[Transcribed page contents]
● ● ● ● ● ● ●

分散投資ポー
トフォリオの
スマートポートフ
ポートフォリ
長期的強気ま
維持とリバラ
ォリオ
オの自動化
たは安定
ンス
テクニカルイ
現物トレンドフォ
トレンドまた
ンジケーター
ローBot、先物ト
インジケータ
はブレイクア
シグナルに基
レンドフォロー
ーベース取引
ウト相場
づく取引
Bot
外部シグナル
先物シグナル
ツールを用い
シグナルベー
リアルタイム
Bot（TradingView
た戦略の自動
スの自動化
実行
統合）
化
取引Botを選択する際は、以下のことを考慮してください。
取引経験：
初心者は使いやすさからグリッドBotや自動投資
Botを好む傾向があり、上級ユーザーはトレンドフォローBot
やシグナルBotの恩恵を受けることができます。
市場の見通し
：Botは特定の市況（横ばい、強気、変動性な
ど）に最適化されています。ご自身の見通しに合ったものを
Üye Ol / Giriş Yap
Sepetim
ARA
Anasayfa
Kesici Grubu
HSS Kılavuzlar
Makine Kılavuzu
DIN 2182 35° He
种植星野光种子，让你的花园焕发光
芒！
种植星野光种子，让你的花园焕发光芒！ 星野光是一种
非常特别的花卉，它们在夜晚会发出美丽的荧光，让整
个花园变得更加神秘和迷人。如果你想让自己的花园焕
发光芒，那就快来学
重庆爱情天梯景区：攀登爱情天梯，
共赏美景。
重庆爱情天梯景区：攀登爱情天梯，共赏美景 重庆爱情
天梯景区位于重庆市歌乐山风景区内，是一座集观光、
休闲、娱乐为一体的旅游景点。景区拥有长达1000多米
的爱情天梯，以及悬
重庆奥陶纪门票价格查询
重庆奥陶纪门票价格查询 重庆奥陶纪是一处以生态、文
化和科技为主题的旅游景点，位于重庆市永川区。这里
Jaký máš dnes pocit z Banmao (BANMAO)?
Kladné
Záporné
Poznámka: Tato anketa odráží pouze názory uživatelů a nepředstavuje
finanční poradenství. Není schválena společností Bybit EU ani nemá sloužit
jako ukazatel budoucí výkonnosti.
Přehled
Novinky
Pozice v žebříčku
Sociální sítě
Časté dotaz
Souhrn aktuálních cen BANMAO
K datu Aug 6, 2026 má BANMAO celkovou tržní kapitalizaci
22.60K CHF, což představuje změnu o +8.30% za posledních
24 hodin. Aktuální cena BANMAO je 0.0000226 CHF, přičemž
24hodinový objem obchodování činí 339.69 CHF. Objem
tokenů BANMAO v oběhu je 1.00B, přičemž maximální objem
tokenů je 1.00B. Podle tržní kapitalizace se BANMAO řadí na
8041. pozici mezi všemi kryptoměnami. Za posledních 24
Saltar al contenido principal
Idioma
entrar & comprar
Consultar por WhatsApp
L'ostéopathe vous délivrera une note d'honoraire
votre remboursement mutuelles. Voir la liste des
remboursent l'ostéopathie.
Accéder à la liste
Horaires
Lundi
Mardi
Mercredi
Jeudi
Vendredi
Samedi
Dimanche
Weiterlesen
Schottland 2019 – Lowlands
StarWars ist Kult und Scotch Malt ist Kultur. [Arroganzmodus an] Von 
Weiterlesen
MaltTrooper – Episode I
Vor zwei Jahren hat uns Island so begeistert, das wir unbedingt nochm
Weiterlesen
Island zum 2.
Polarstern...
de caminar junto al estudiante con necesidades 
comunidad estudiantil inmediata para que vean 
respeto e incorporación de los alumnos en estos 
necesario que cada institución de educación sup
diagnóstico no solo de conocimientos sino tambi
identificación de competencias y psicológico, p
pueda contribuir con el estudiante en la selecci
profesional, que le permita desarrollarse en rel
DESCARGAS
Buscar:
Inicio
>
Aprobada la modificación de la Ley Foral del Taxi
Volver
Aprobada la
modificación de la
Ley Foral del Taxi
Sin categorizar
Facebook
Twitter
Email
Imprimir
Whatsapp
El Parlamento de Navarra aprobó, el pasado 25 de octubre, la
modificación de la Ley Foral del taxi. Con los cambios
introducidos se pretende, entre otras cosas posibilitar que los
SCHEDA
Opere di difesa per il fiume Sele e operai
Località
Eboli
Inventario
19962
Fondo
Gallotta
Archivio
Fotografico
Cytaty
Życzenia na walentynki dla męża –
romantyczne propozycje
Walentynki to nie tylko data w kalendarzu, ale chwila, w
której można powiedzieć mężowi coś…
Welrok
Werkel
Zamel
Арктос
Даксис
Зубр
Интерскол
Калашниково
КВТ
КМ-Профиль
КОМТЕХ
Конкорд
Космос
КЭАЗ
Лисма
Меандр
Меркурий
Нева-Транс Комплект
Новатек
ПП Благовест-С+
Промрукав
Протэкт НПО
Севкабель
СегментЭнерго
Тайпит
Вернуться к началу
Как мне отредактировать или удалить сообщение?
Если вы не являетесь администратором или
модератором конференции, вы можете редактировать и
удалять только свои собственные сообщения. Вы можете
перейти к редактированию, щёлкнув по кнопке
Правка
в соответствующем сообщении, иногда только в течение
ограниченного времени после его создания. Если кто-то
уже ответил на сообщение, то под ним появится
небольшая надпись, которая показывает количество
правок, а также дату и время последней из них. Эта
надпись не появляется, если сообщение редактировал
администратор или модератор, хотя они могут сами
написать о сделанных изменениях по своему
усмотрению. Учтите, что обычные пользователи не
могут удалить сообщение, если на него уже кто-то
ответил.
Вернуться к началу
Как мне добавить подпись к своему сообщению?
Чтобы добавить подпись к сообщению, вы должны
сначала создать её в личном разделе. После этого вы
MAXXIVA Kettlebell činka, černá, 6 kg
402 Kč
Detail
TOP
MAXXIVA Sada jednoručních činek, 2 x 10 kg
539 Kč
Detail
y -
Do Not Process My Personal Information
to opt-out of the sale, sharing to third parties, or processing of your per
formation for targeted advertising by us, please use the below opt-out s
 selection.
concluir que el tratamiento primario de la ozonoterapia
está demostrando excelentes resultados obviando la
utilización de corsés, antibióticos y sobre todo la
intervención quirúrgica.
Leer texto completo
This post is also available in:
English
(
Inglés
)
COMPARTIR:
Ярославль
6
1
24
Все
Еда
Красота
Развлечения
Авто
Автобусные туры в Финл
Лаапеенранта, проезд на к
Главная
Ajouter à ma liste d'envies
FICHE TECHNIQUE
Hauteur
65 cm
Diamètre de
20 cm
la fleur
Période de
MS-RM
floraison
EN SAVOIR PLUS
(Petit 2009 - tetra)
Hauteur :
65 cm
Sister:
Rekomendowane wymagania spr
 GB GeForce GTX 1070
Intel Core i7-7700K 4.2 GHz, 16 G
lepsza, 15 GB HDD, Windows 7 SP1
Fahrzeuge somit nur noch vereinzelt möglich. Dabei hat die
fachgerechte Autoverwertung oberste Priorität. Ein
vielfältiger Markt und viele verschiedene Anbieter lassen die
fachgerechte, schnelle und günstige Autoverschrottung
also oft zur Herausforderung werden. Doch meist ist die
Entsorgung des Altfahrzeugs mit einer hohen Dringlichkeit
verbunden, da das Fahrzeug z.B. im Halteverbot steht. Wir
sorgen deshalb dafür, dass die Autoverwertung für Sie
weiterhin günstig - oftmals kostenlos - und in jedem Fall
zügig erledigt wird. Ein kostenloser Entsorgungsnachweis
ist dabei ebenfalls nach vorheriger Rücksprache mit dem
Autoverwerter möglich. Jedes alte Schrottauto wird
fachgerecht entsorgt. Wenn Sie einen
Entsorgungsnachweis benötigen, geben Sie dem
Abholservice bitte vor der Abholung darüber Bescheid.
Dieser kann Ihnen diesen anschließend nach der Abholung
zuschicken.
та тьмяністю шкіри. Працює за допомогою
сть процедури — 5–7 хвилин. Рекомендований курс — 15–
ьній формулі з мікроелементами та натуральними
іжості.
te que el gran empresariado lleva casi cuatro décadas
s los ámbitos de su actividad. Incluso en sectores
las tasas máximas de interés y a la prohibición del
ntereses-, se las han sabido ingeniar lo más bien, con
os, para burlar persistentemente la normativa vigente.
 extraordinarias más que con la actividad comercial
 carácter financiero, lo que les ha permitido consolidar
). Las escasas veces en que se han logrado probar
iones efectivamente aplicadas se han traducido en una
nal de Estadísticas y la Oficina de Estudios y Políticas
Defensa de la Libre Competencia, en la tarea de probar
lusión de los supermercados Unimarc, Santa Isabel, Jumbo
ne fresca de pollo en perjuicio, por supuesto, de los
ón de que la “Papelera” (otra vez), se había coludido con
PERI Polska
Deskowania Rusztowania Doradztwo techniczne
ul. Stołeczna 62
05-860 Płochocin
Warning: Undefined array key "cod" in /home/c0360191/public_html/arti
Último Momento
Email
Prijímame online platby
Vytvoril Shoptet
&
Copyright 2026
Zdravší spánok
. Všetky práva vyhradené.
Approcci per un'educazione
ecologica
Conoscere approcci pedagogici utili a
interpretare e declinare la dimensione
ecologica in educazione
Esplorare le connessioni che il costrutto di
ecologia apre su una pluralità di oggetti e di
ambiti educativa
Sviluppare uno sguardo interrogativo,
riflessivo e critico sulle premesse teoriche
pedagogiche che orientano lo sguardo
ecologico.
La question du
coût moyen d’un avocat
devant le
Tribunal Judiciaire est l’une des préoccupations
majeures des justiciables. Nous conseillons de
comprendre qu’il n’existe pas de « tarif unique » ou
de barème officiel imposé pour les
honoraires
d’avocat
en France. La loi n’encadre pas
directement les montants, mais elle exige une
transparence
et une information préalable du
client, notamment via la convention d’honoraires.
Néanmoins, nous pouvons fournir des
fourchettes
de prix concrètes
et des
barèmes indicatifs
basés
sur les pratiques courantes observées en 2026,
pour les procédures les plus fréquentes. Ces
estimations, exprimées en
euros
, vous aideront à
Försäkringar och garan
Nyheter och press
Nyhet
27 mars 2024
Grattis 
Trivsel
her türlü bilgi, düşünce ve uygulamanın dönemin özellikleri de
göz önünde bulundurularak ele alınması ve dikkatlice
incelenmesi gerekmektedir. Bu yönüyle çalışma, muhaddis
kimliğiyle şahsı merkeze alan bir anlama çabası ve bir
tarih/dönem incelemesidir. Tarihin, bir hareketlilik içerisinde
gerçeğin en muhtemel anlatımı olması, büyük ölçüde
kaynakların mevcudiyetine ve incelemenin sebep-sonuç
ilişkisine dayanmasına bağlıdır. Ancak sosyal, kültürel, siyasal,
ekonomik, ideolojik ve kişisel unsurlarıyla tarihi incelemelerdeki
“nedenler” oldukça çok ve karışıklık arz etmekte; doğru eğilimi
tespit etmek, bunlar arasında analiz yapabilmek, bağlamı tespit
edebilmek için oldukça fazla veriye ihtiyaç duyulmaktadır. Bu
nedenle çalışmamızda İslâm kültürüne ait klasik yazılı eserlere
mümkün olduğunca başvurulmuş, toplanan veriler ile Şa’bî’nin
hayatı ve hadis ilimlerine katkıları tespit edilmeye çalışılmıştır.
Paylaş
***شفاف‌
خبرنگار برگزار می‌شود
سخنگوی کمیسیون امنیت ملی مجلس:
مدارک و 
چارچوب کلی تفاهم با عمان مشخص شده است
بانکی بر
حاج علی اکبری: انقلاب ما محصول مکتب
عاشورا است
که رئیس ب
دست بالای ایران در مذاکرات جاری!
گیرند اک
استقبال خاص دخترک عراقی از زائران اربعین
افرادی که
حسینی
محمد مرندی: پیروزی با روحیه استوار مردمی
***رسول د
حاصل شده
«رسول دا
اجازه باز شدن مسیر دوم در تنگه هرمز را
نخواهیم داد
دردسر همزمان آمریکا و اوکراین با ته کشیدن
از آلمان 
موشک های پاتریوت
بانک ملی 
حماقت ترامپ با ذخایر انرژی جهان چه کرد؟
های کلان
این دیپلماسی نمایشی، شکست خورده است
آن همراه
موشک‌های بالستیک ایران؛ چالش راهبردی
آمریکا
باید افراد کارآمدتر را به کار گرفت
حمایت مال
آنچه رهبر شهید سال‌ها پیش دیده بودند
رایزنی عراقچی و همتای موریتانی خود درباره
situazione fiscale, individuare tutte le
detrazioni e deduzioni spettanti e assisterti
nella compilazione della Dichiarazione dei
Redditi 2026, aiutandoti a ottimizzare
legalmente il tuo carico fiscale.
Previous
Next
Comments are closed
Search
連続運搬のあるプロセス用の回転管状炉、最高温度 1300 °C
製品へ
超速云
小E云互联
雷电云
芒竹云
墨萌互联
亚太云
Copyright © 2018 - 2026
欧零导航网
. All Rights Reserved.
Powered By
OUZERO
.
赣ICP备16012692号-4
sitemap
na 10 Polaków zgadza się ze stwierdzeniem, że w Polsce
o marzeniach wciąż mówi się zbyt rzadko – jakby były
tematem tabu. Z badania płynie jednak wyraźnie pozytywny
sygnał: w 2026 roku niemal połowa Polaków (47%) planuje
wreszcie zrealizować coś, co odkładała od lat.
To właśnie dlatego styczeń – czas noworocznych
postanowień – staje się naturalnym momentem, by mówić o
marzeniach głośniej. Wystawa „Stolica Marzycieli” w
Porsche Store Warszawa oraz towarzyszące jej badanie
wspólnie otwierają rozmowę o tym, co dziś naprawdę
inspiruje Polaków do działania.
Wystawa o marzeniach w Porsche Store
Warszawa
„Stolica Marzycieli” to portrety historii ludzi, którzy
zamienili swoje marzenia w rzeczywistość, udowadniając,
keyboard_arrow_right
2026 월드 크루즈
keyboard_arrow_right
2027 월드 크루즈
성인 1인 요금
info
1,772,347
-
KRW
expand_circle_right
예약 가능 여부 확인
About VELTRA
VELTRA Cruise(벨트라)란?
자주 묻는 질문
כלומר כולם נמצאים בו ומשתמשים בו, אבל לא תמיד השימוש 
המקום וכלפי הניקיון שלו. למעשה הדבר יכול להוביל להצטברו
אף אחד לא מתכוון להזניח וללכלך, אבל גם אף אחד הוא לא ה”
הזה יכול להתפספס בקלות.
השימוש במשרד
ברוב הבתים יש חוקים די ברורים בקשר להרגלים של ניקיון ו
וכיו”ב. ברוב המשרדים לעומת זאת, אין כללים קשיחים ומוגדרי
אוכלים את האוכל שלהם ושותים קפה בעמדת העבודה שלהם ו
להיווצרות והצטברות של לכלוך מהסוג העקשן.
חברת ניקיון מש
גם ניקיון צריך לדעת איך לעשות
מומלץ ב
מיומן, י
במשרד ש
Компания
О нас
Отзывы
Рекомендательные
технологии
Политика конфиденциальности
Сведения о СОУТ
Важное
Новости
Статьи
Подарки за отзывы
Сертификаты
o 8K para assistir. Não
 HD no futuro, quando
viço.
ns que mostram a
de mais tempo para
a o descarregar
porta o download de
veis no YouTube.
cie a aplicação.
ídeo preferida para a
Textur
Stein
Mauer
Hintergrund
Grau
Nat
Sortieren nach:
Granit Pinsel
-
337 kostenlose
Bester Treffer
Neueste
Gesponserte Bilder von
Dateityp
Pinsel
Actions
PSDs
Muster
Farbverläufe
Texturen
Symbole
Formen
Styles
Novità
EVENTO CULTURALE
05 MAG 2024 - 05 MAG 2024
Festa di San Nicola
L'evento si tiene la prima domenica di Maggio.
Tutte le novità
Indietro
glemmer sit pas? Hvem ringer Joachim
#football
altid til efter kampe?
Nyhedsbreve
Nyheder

● ● ● ● ● ● ●

- TASK ITEM
Among the lines above, which contain the word "Stolica"? Copy every one.

- RESPONSE TO THE EXERCISE
marzeniach głośniej. Wystawa „Stolica Marzycieli” w
„Stolica Marzycieli” to portrety historii ludzi, którzy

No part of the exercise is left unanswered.